Comment by CyberDildonics

3 months ago

The temp allocator is a stack allocator,

How much have you used that? C has that and it will get cleared at the end of a scope too, but it is pretty exotic because it is so fragile. It's a catch-22, if something is so big that you need to allocate the exact size to save stack space, then it could become problematic and blow the stack. This is not a substitute for having allocations be freed at the end of a scope.

For scoping files, sockets and so on, there's actually a simple mechanism in C3 that allows creating code like that very easily using macros with "trailing body". Which is a little like trailing closures in Swift, but here there is no closure, just a macro.

I think stuff like this is interesting, but it's interesting in the context of straight C, not in the context of a new language where it could be done better.
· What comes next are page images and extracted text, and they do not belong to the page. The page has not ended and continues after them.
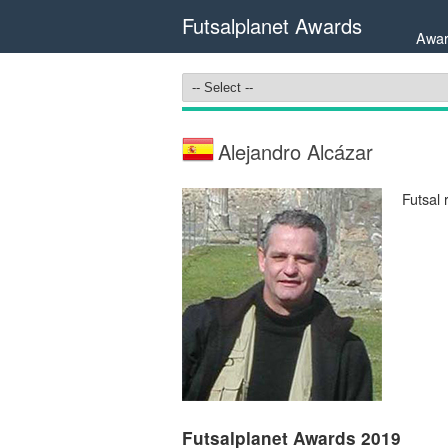
Futsalplanet Awards
Awar
Alejandro Alcázar
Futsal 
Futsalplanet Awards 2019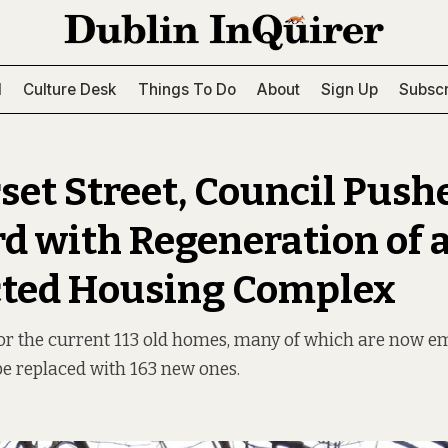
l
Culture Desk
Things To Do
About
Sign Up
Subscr
set Street, Council Push
d with Regeneration of 
ted Housing Complex
for the current 113 old homes, many of which are now e
be replaced with 163 new ones.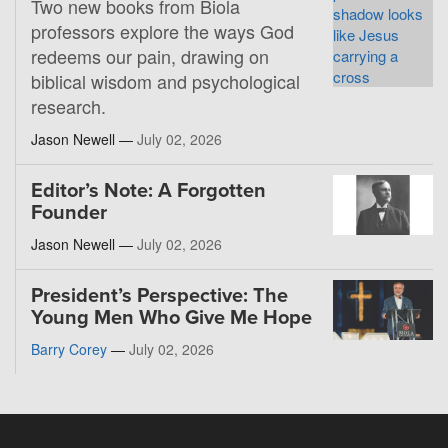
Two new books from Biola
professors explore the ways God
redeems our pain, drawing on
biblical wisdom and psychological
research.
Jason Newell —
July 02, 2026
Editor’s Note: A Forgotten
Founder
Jason Newell —
July 02, 2026
President’s Perspective: The
Young Men Who Give Me Hope
Barry Corey
—
July 02, 2026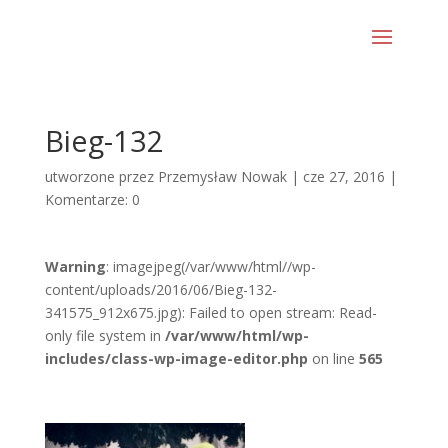
Bieg-132
utworzone przez
Przemysław Nowak
|
cze 27, 2016
|
Komentarze: 0
Warning
: imagejpeg(/var/www/html//wp-
content/uploads/2016/06/Bieg-132-
341575_912x675.jpg): Failed to open stream: Read-
only file system in
/var/www/html/wp-
includes/class-wp-image-editor.php
on line
565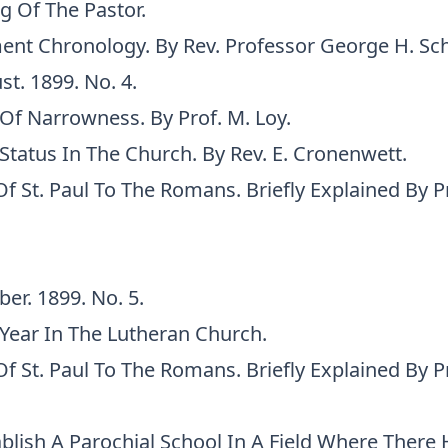
g Of The Pastor.
nt Chronology. By Rev. Professor George H. Sc
st. 1899. No. 4.
Of Narrowness. By Prof. M. Loy.
Status In The Church. By Rev. E. Cronenwett.
Of St. Paul To The Romans. Briefly Explained By Pr
ber. 1899. No. 5.
Year In The Lutheran Church.
Of St. Paul To The Romans. Briefly Explained By Pr
blish A Parochial School In A Field Where There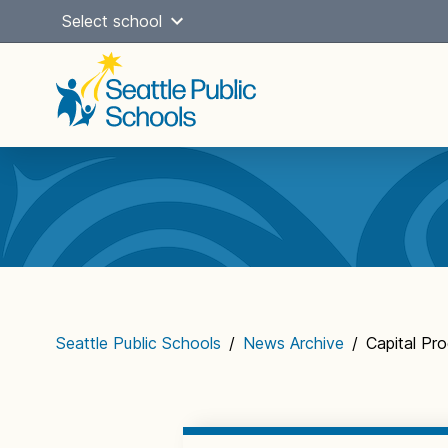
Skip
Select school
to
content
Main
navigation
Seattle Public Schools
/
News Archive
/
Capital P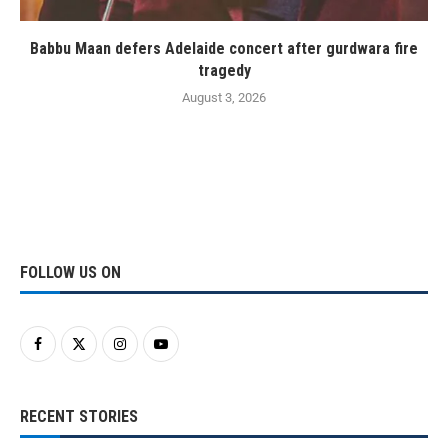
Babbu Maan defers Adelaide concert after gurdwara fire
tragedy
August 3, 2026
FOLLOW US ON
RECENT STORIES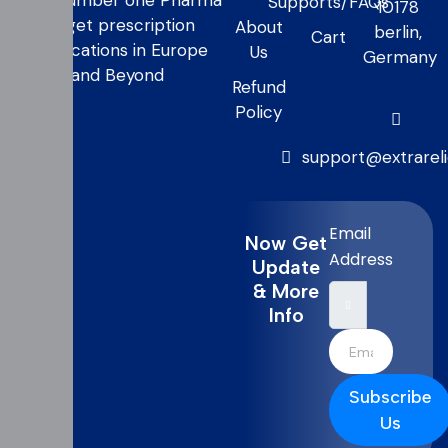
your number one Pharma
Supports/FAQs
10178
to get prescription
About
berlin,
Cart
medications in Europe
Us
Germany
and Beyond
Refund
Policy
support@extrarel
Email
Now Get
Address
Update
& More
Info
Subscribe
Us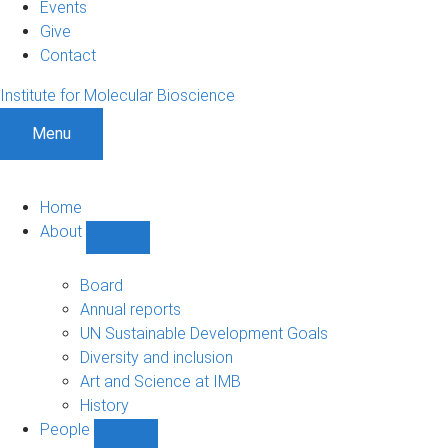
Events
Give
Contact
Institute for Molecular Bioscience
Menu
Home
About
Show
About
sub-
Board
navigation
Annual reports
UN Sustainable Development Goals
Diversity and inclusion
Art and Science at IMB
History
People
Show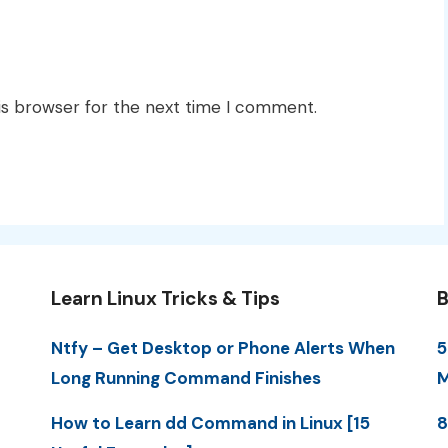
is browser for the next time I comment.
Learn Linux Tricks & Tips
B
Ntfy – Get Desktop or Phone Alerts When
5
Long Running Command Finishes
M
How to Learn dd Command in Linux [15
8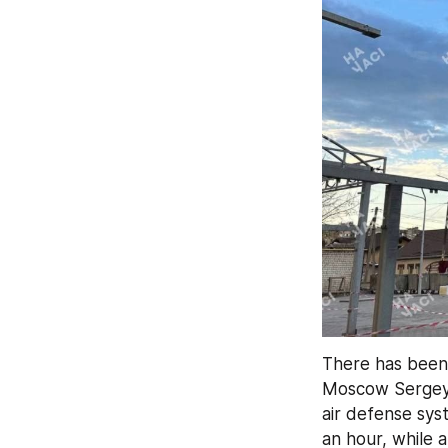
There has been
Moscow Sergey
air defense sys
an hour, while 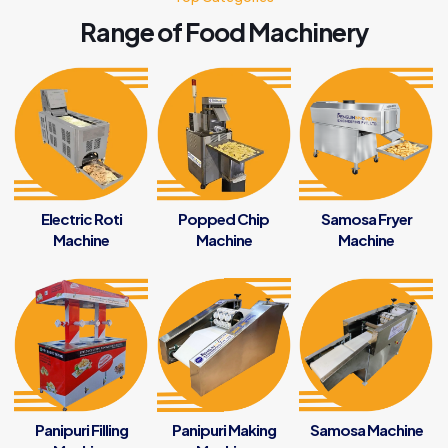
Range of Food Machinery
Electric Roti
Popped Chip
Samosa Fryer
Machine
Machine
Machine
Panipuri Filling
Panipuri Making
Samosa Machine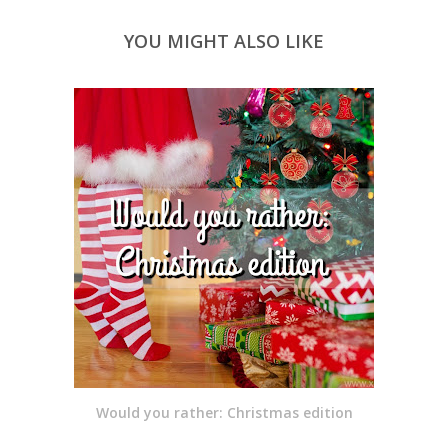
YOU MIGHT ALSO LIKE
Would you rather: Christmas edition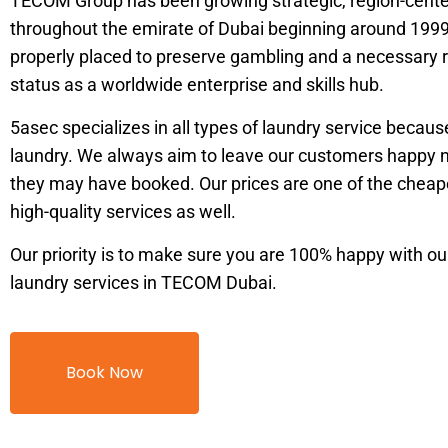
TECOM Group has been growing strategic, region-cente
throughout the emirate of Dubai beginning around 199
properly placed to preserve gambling and a necessary r
status as a worldwide enterprise and skills hub.
5asec specializes in all types of laundry service becau
laundry. We always aim to leave our customers happy 
they may have booked. Our prices are one of the cheape
high-quality services as well.
Our priority is to make sure you are 100% happy with ou
laundry services in TECOM Dubai.
Book Now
In regular C you could already create a custom allocator and macros that would use the fact that a for loop will run something after the scope finishes to mimic some of these effects.

C's syntax may be a little funky, but it's real pain point is the actual semantics that will bite people over and over until they move on.

No, not alloca, I mean a stack allocator as you push / pop memory scopes.

The trailing body macro is something I think you should try out before dismissing it. It's similar to how Ruby can do it, with the closures exiting the "outer scope", which is unusual.

  • You keep saying "stack allocator" but you haven't been specific and said if you mean allocating on the stack or allocating on the heap and freeing memory based on the stack.

    I'm not dismissing the trailing body macro approach, I just don't see what advantage it has over destructors which is a well worn solution. It seems like some of the design decisions are based off of 'don't do something that C++ does'

    • A stack allocator is an allocator that aside from allocate, has a push and a pop function. Image an arena allocator (aka bump allocator), where ”push” stores the current start of free memory, and ”pop” resets to this point, erasing all allocations between push and pop. This is a stack allocator.

      It is similar to the function stack, but push and pop can be arbitrarily granular, as opposed to only happening at entry/exit.